Is it Ethical to Edit a Guest’s Pink Hair Out of Your Wedding Photos?

Pink Haired girl at a wedding

Yesterday, ethicist Kwame Anthony Appiah published his response to a parent of the bride’s question: would it be ethical to digitally alter the hair color of a guest at the wedding? Appiah argues yes, but I think that answer misses the mark.

In the column on the New York Times, Appiah is presented with the following situation: a parent says that their daughter recently got married and the guest of an invited friend was in attendance who had “beautiful bright pink hair.” There was no seating chart, and that friend sat on the aisle towards the front of the ceremony. The parent says that in the video of the ceremony and in most of the photos, the pink hair “distracts your gaze so much that it takes away from the focus of the wedding: the bride and groom.”

They conclude with what appears to be a simple question: “Would it be ethical to replace the hair digitally with a more neutral-colored hair? Or would it be disrespectful to the pink-haired guest?”

Appiah starts his response by first saying that he is not an expert on how cameras work and his column is not focused on technology, but immediately follows that with a statement that he does know that light “that came into those (presumably digital) cameras would have landed on a variety of color detectors whose output has to be interpreted by algorithms in order to produce an image.”

He says that since white balance settings can vary, who is to say that the way her pink hair appears in the photos and videos is “the only way to represent reality?”

“My ethical preset would focus on the fact that the person with the pink hair surely didn’t intend to photobomb the wedding and would probably be mortified by what you’re seeing.
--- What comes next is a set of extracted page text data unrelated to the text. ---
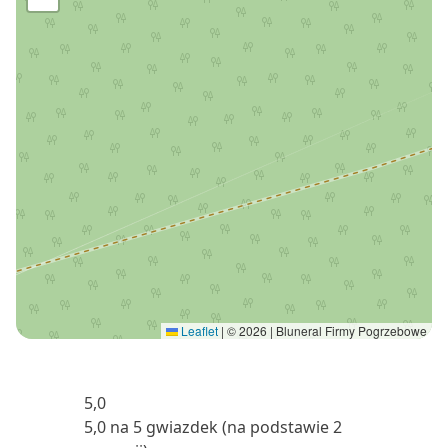
Leaflet
|
© 2026 | Bluneral Firmy Pogrzebowe
5,0
5,0 na 5 gwiazdek (na podstawie 2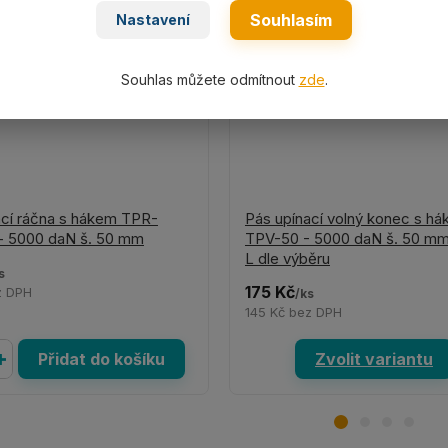
Souhlasím
Nastavení
Souhlas můžete odmítnout
zde
.
ací ráčna s hákem TPR-
Pás upínací volný konec s h
- 5000 daN š. 50 mm
TPV-50 - 5000 daN š. 50 mm
L dle výběru
s
175 Kč
z DPH
/
ks
145 Kč
bez DPH
Přidat do košíku
Zvolit variantu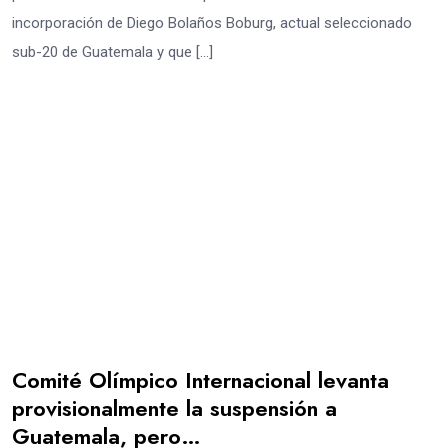
incorporación de Diego Bolaños Boburg, actual seleccionado
sub-20 de Guatemala y que […]
Comité Olímpico Internacional levanta
provisionalmente la suspensión a
Guatemala, pero…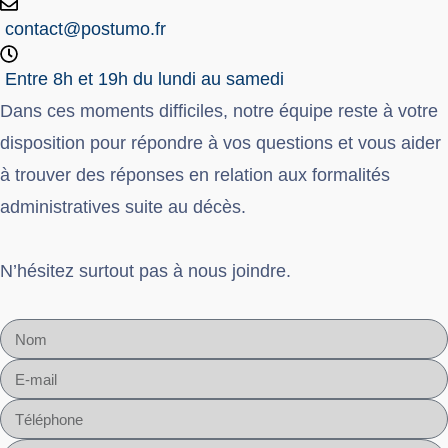
contact@postumo.fr
Entre 8h et 19h du lundi au samedi
Dans ces moments difficiles, notre équipe reste à votre
disposition pour répondre à vos questions et vous aider
à trouver des réponses en relation aux formalités
administratives suite au décès.
N’hésitez surtout pas à nous joindre.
Having pink hair doesn’t mean you think that every situation you enter is about you,” Appiah says.

“Any reasonable choice you make in editing the images that mitigates the problem is one you could defend to the guest. You wouldn’t be disrespecting this person; you would be respecting your experience of the event.”

Appiah’s response is a bit confusing, since he bases his response on how he assumes the parent of the bride remembers the event, which they never specifically bring up. Additionally, I have issues with his statement that changing the appearance of a guest would be ethical in this instance, notwithstanding the extreme technical difficulty of altering one guest’s hair color in video footage.
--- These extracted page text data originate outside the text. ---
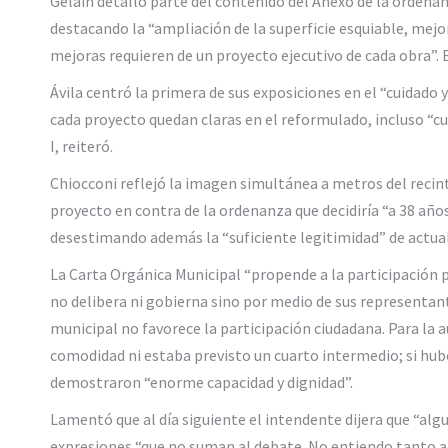
Gelain detalló parte del contenido del Anexo de la ordenan
destacando la “ampliación de la superficie esquiable, mejo
mejoras requieren de un proyecto ejecutivo de cada obra”. E
Ávila centró la primera de sus exposiciones en el “cuidado 
cada proyecto quedan claras en el reformulado, incluso “
I, reiteró.
Chiocconi reflejó la imagen simultánea a metros del recin
proyecto en contra de la ordenanza que decidiría “a 38 año
desestimando además la “suficiente legitimidad” de actual
La Carta Orgánica Municipal “propende a la participación p
no delibera ni gobierna sino por medio de sus representan
municipal no favorece la participación ciudadana. Para la 
comodidad ni estaba previsto un cuarto intermedio; si hub
demostraron “enorme capacidad y dignidad”.
Lamentó que al día siguiente el intendente dijera que “algu
expresiones “que no suman al debate. No entiendo tanto a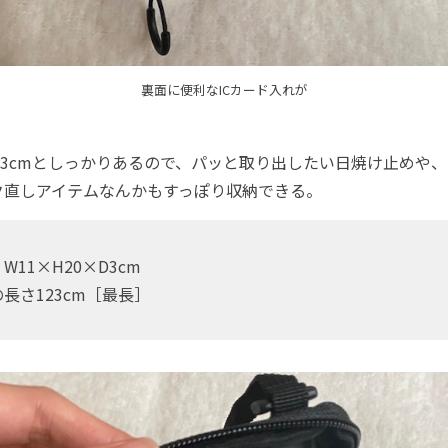
裏面に便利なICカード入れが
3cmとしっかりあるので、パッと取り出したい日焼け止めや、
ク直しアイテムなんかもすっぽり収納できる。
11×H20×D3cm
長さ123cm［最長］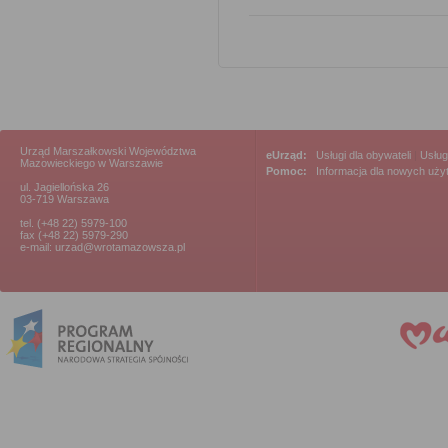
Urząd Marszałkowski Województwa
eUrząd:
Usługi dla obywateli
|
Usług
Mazowieckiego w Warszawie
Pomoc:
Informacja dla nowych uż
ul. Jagiellońska 26
03-719 Warszawa
tel. (+48 22) 5979-100
fax (+48 22) 5979-290
e-mail: urzad@wrotamazowsza.pl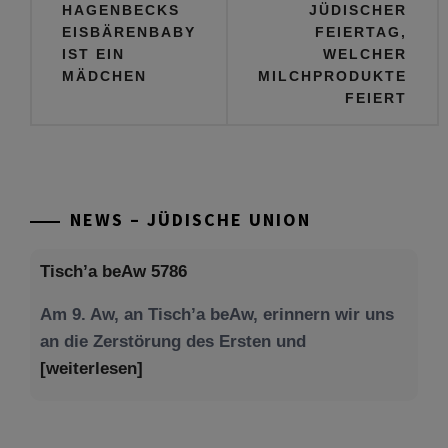
HAGENBECKS
JÜDISCHER
EISBÄRENBABY
FEIERTAG,
IST EIN
WELCHER
MÄDCHEN
MILCHPRODUKTE
FEIERT
NEWS – JÜDISCHE UNION
Tisch’a beAw 5786
Am 9. Aw, an Tisch’a beAw, erinnern wir uns
an die Zerstörung des Ersten und
[weiterlesen]
Tu be’Aw – das jüdische Fest der Liebe, der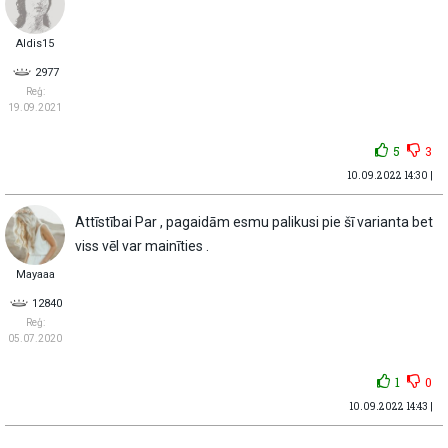
Aldis15
2977
Reģ:
19.09.2021
5
3
10.09.2022 14:30 |
Attīstībai Par , pagaidām esmu palikusi pie šī varianta bet
viss vēl var mainīties .
Mayaaa
12840
Reģ:
05.07.2020
1
0
10.09.2022 14:43 |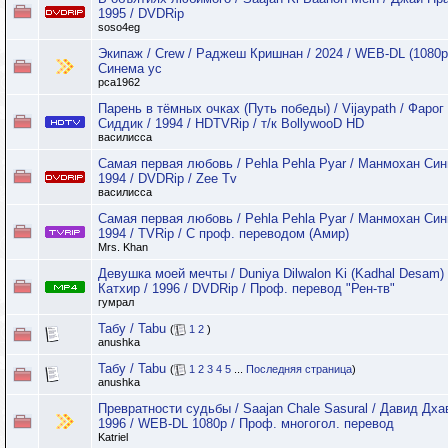
1995 / DVDRip
soso4eg
Экипаж / Crew / Раджеш Кришнан / 2024 / WEB-DL (1080p)
Синема ус
pca1962
Парень в тёмных очках (Путь победы) / Vijaypath / Фарог
Сиддик / 1994 / HDTVRip / т/к BollywooD HD
василисса
Самая первая любовь / Pehla Pehla Pyar / Манмохан Синг
1994 / DVDRip / Zee Tv
василисса
Самая первая любовь / Pehla Pehla Pyar / Манмохан Синг
1994 / TVRip / С проф. переводом (Амир)
Mrs. Khan
Девушка моей мечты / Duniya Dilwalon Ki (Kadhal Desam) 
Катхир / 1996 / DVDRip / Проф. перевод "Рен-тв"
гумрал
Табу / Tabu
(
1
2
)
anushka
Табу / Tabu
(
1
2
3
4
5
...
Последняя страница
)
anushka
Превратности судьбы / Saajan Chale Sasural / Давид Дха
1996 / WEB-DL 1080p / Проф. многогол. перевод
Katriel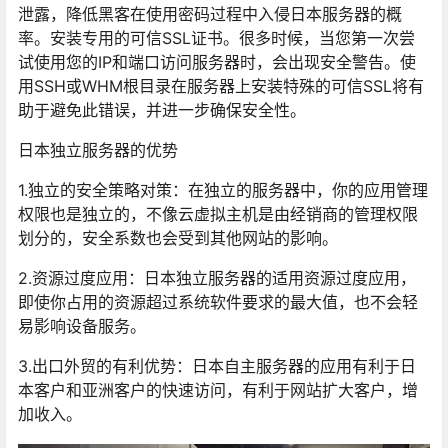
泄露，降低黑客在使用密码过程中入侵日本服务器的概
率。安装专用的可信SSL证书。很多时候，当您第一次尝
试使用您的IP和端口访问服务器时，会出现安全警告。使
用SSH或WHM根目录在服务器上安装特殊的可信SSL将有
助于避免此错误，并进一步确保安全性。
日本独立服务器的优势
1.独立的安全策略对策：在独立的服务器中，你的应用管理
权限也是独立的，不像云虚拟主机是由经销商的管理权限
划分的，安全系数也会受到其他网站的影响。
2.资源过度应用：日本独立服务器的适用资源过度应用，
即使你占用的资源超过系统软件要求的最大值，也不会轻
易影响设备服务。
3.出口外贸的有利优势：日本自主服务器的应用有利于日
本客户和亚洲客户的快速访问，有利于网站扩大客户，增
加收入。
If we look at this purely from an editorial standpoint — wedding photographers and videographers are very much editorial professionals who are documenting an event as it happens — I think it’s wrong to edit people’s appearance in a substantive way without their consent and direction, just on principle.

That said, I wouldn’t tell a client “no” to such a request.
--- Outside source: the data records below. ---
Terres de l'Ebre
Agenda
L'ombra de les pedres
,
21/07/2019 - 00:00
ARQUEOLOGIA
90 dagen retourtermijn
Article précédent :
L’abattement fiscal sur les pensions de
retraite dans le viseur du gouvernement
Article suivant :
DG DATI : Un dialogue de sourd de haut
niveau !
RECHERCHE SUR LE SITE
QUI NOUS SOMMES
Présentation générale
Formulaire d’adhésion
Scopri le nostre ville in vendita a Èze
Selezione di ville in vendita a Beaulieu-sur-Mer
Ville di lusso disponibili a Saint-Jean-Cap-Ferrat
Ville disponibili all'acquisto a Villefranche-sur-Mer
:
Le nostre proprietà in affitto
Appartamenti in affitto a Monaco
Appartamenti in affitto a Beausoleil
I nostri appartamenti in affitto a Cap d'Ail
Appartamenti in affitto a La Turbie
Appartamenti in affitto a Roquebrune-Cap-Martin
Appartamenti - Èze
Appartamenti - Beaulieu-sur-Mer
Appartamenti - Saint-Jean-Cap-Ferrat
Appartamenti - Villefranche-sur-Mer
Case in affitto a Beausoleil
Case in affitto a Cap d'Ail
While wedding photographers are editorial photographers, they are also beholden to a client’s desires. If I had a terrible sunburn on my back and it was visible in photos, I would want that removed (this is an actual example from an actual wedding I attended), and while that’s not being true to editorial guidelines, it is being true to what a client wants. And in weddings, what a client wants, a client gets.

So while I disagree with Appiah on how he got there, I actually do come to the same conclusion he does: I agree that it would be okay to edit photos of an event as described. Now, it’s not clear if the client — the bride and groom — actually feel the same way as the parent of the bride who asked the question of Appiah, but if the client wanted this done, I don’t think I would judge them too harshly for it. I would say that it is not something I would recommend, but I would do it if they pressed. They are totally within their rights to make the request.

But at this point, we don’t know that is the case since it wasn’t the client who posed the question and we have pulled the discussion into a debate on ethics, where I don’t believe it should have ever been to begin with. I also argue the parent of the bride wanted to feel like they were in the right morally to make this decision so that they could feel good about altering the appearance of someone they don’t really know. Is that disrespectful as the parent of the bride asked? I argue yes. Is it okay to do it anyway? Also yes.

In my opinion, the framing and obvious goal of the question comes dangerously close to the “appeal to emotion” logical fallacy, where a person will attempt to strengthen support for the conclusion by distracting with unrelated emotion. I think the parent asked the question in a leading way so as to get the response they wanted, and it worked.

I don’t agree that this is an ethical issue to begin with, I don’t agree that the ethicist’s answer is actually ethical, and if we do grant that it is an ethical issue, I would argue authenticity is more ethical than satisfaction.

Sure, change her hair color or mute it in editing, but don’t pretend you’re acting ethically while doing so.